#### Action item:
Verbatim copy, images excluded: write out each record shown below.

#### Source material:
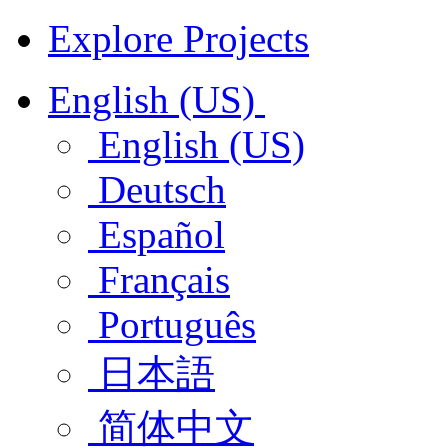
Explore Projects
English (US)
English (US)
Deutsch
Español
Français
Português
日本語
简体中文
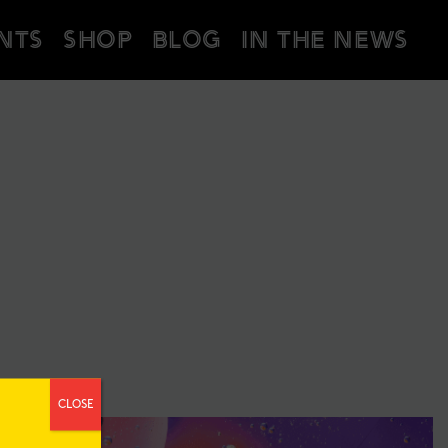
NTS
SHOP
BLOG
IN THE NEWS
CLOSE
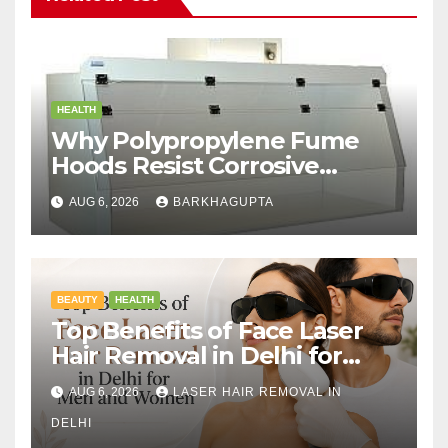
HEALTH
Why Polypropylene Fume
Hoods Resist Corrosive
Chemicals?
AUG 6, 2026
BARKHAGUPTA
BEAUTY
HEALTH
Top Benefits of Face Laser
Hair Removal in Delhi for
Men and Women
AUG 6, 2026
LASER HAIR REMOVAL IN
DELHI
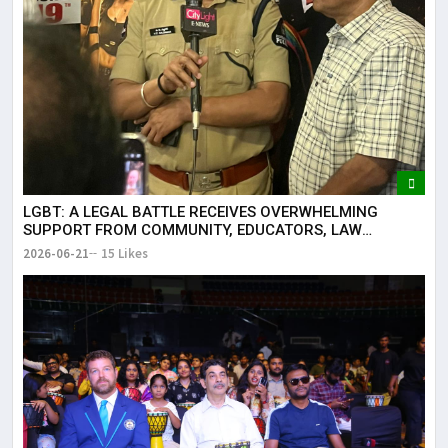
LGBT: A LEGAL BATTLE RECEIVES OVERWHELMING
SUPPORT FROM COMMUNITY, EDUCATORS, LAW
ENFORCEMENT AND CIVIL SOCIETY
2026-06-21
15 Likes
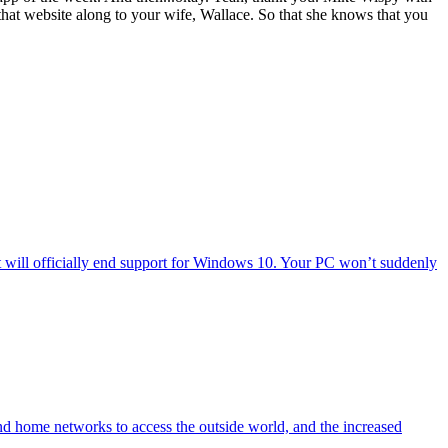
hat website along to your wife, Wallace. So that she knows that you
will officially end support for Windows 10. Your PC won’t suddenly
nd home networks to access the outside world, and the increased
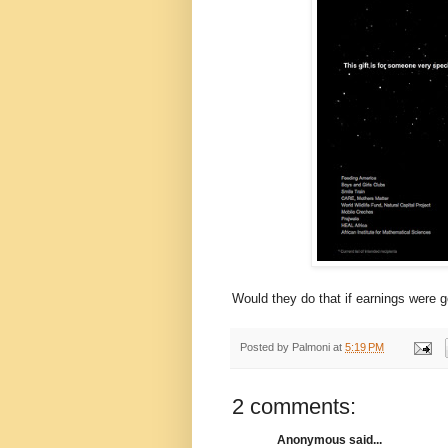
Would they do that if earnings were 
Posted by
Palmoni
at
5:19 PM
2 comments:
Anonymous said...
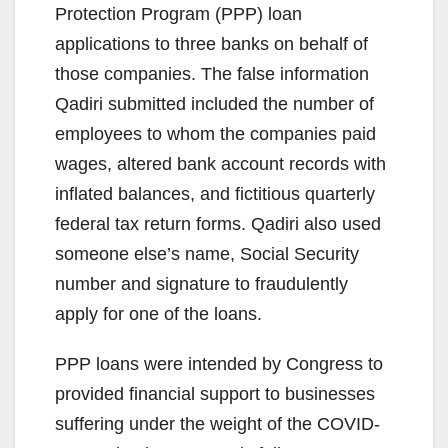
Protection Program (PPP) loan
applications to three banks on behalf of
those companies. The false information
Qadiri submitted included the number of
employees to whom the companies paid
wages, altered bank account records with
inflated balances, and fictitious quarterly
federal tax return forms. Qadiri also used
someone else’s name, Social Security
number and signature to fraudulently
apply for one of the loans.
PPP loans were intended by Congress to
provided financial support to businesses
suffering under the weight of the COVID-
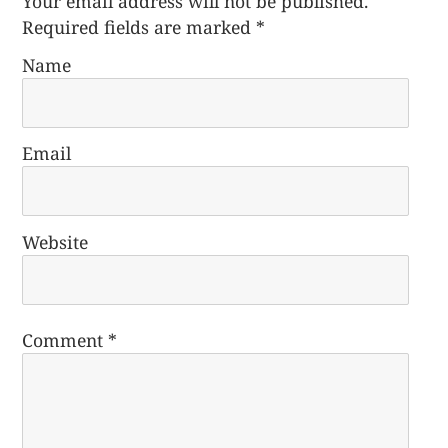
Your email address will not be published.
Required fields are marked
*
Name
Email
Website
Comment
*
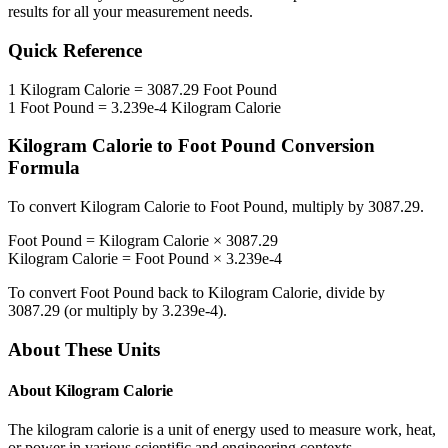
results for all your measurement needs.
Quick Reference
1
Kilogram Calorie
=
3087.29
Foot Pound
1
Foot Pound
=
3.239e-4
Kilogram Calorie
Kilogram Calorie
to
Foot Pound
Conversion
Formula
To convert
Kilogram Calorie
to
Foot Pound
, multiply by
3087.29
.
Foot Pound
=
Kilogram Calorie
×
3087.29
Kilogram Calorie
=
Foot Pound
×
3.239e-4
To convert
Foot Pound
back to
Kilogram Calorie
, divide by
3087.29
(or multiply by
3.239e-4
).
About These Units
About
Kilogram Calorie
The kilogram calorie is a unit of energy used to measure work, heat,
or power in various scientific and engineering contexts.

#### Reply:
Explore Projects
English (US)
English (US)
Deutsch
Español
Français
Português
日本語
简体中文
NTS
SHOP
BLOG
IN THE NEWS
CLOSE
HEALTH
Why Polypropylene Fume
Hoods Resist Corrosive
Chemicals?
AUG 6, 2026
BARKHAGUPTA
BEAUTY
HEALTH
Top Benefits of Face Laser
Hair Removal in Delhi for
Men and Women
AUG 6, 2026
LASER HAIR REMOVAL IN
DELHI
LGBT: A LEGAL BATTLE RECEIVES OVERWHELMING
SUPPORT FROM COMMUNITY, EDUCATORS, LAW
ENFORCEMENT AND CIVIL SOCIETY
2026-06-21
15 Likes
hat website along to your wife, Wallace. So that she knows that you
will officially end support for Windows 10. Your PC won’t suddenly
nd home networks to access the outside world, and the increased
Would they do that if earnings were 
Posted by
Palmoni
at
5:19 PM
2 comments:
Anonymous said...
Protection Program (PPP) loan
applications to three banks on behalf of
those companies. The false information
Qadiri submitted included the number of
employees to whom the companies paid
wages, altered bank account records with
inflated balances, and fictitious quarterly
federal tax return forms. Qadiri also used
someone else’s name, Social Security
number and signature to fraudulently
apply for one of the loans.
PPP loans were intended by Congress to
provided financial support to businesses
suffering under the weight of the COVID-
Your email address will not be published.
Required fields are marked
*
Name
Email
Website
Comment
*
results for all your measurement needs.
Quick Reference
1
Kilogram Calorie
=
3087.29
Foot Pound
1
Foot Pound
=
3.239e-4
Kilogram Calorie
Kilogram Calorie
to
Foot Pound
Conversion
Formula
To convert
Kilogram Calorie
to
Foot Pound
, multiply by
3087.29
.
Foot Pound
=
Kilogram Calorie
×
3087.29
Kilogram Calorie
=
Foot Pound
×
3.239e-4
To convert
Foot Pound
back to
Kilogram Calorie
, divide by
3087.29
(or multiply by
3.239e-4
).
About These Units
About
Kilogram Calorie
The kilogram calorie is a unit of energy used to measure work, heat,
or power in various scientific and engineering contexts.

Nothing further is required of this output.